_TASK_. What lines in the records below mention "click"? List them all.

_Stored records_.

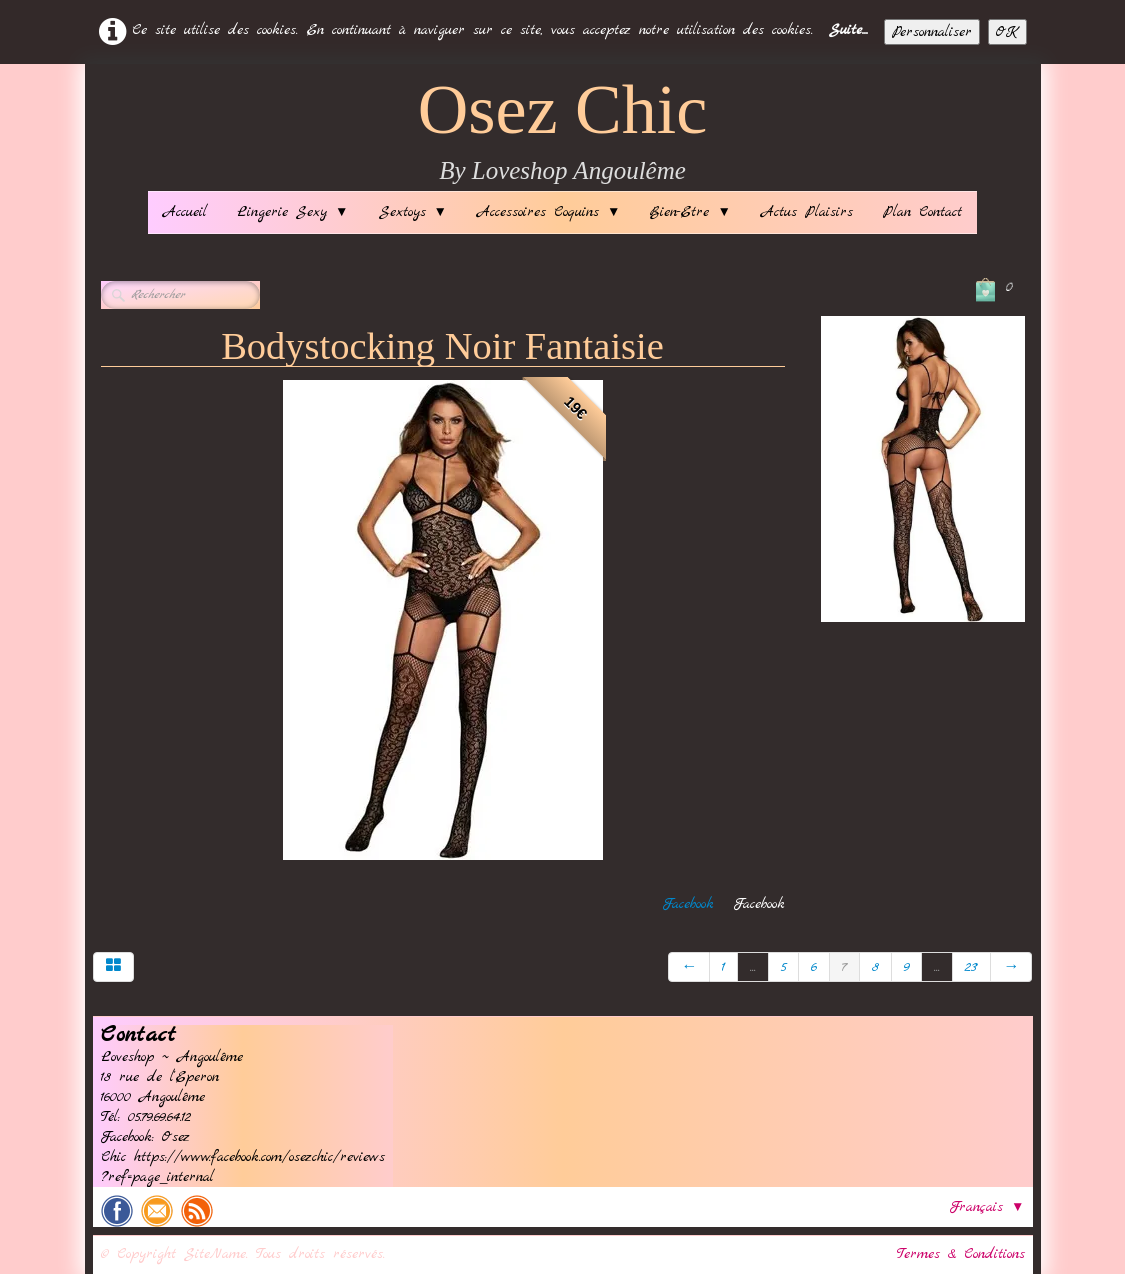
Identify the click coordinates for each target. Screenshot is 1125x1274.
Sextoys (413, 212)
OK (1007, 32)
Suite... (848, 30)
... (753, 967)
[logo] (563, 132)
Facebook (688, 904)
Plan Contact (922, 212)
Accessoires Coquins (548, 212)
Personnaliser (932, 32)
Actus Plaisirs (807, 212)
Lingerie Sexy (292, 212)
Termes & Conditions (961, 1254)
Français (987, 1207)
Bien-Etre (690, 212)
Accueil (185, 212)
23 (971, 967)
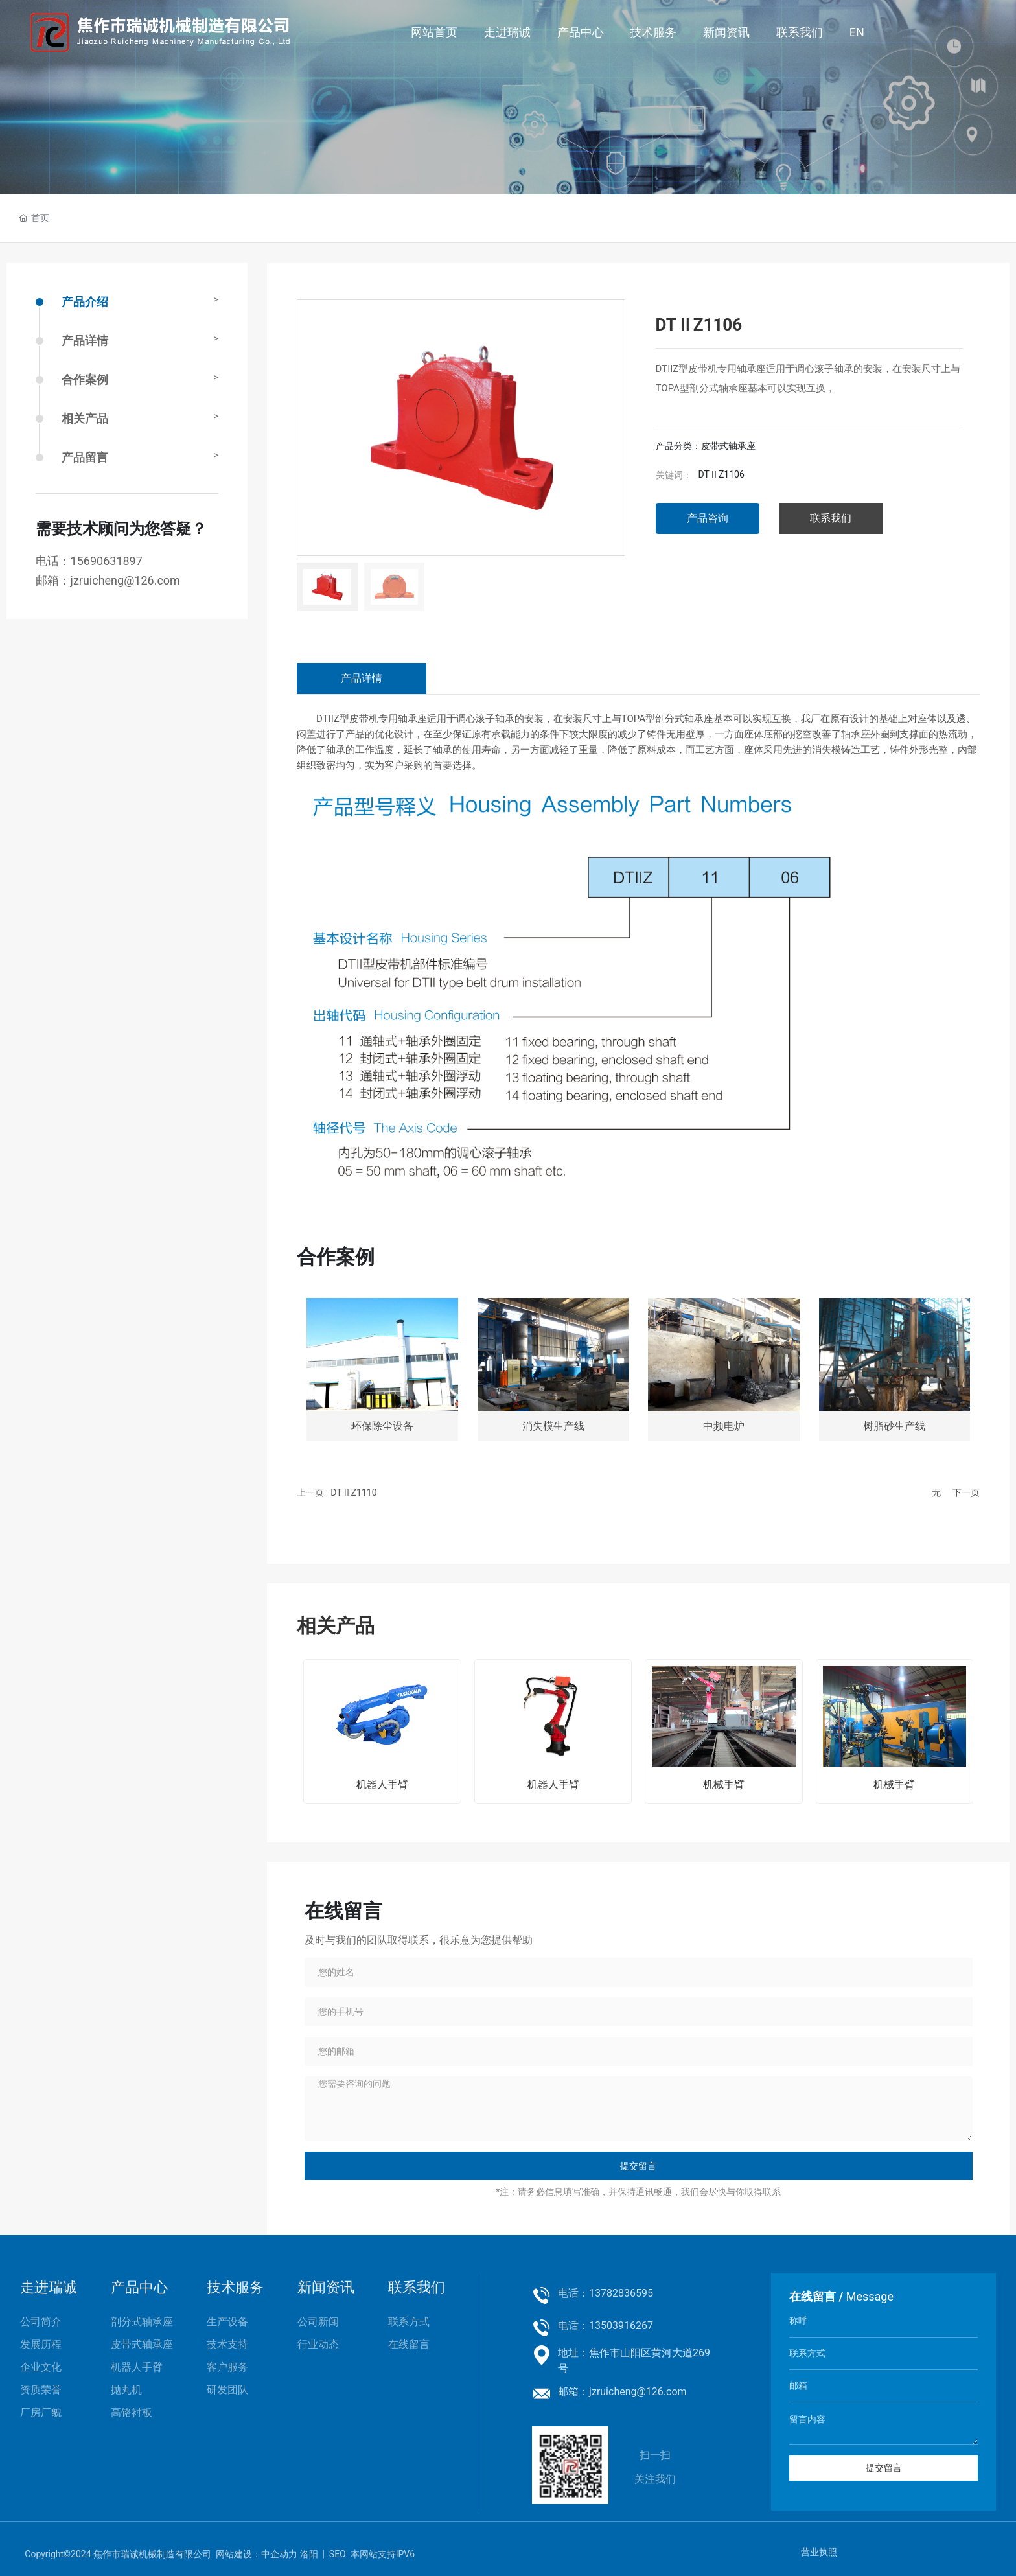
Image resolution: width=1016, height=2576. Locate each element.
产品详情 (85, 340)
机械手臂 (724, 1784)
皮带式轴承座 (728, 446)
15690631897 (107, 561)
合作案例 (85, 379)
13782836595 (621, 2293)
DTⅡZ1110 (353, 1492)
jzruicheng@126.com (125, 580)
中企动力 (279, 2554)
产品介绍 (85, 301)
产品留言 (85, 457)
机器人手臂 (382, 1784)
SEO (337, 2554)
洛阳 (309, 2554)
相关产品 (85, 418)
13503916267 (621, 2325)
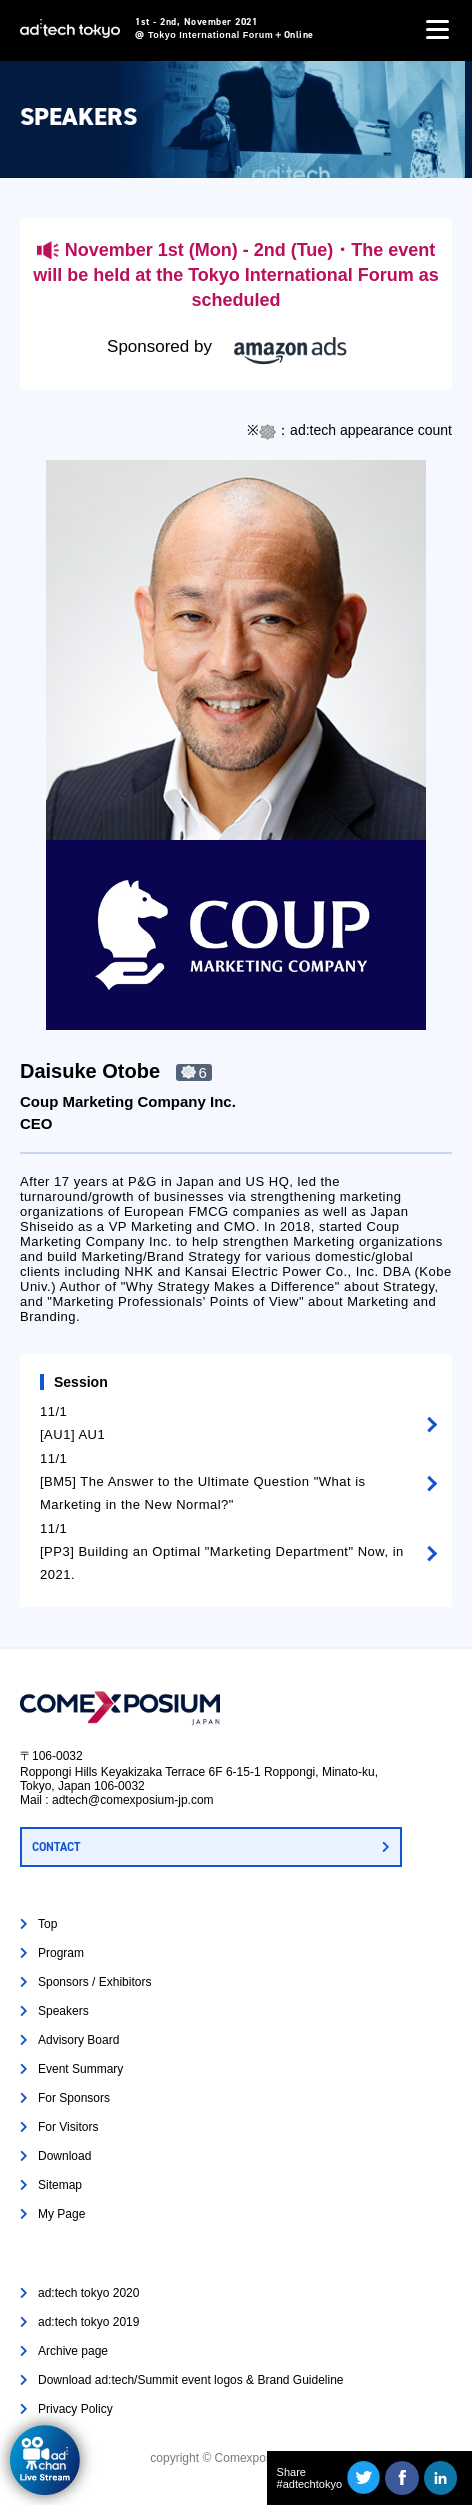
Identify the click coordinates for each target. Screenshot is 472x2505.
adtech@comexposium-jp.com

_RESPONSE TO THIS TASK_.
Identify the click coordinates for each target. Screenshot is 1125x1274.
Identify the click coordinates for each target. Screenshot is 472x2505.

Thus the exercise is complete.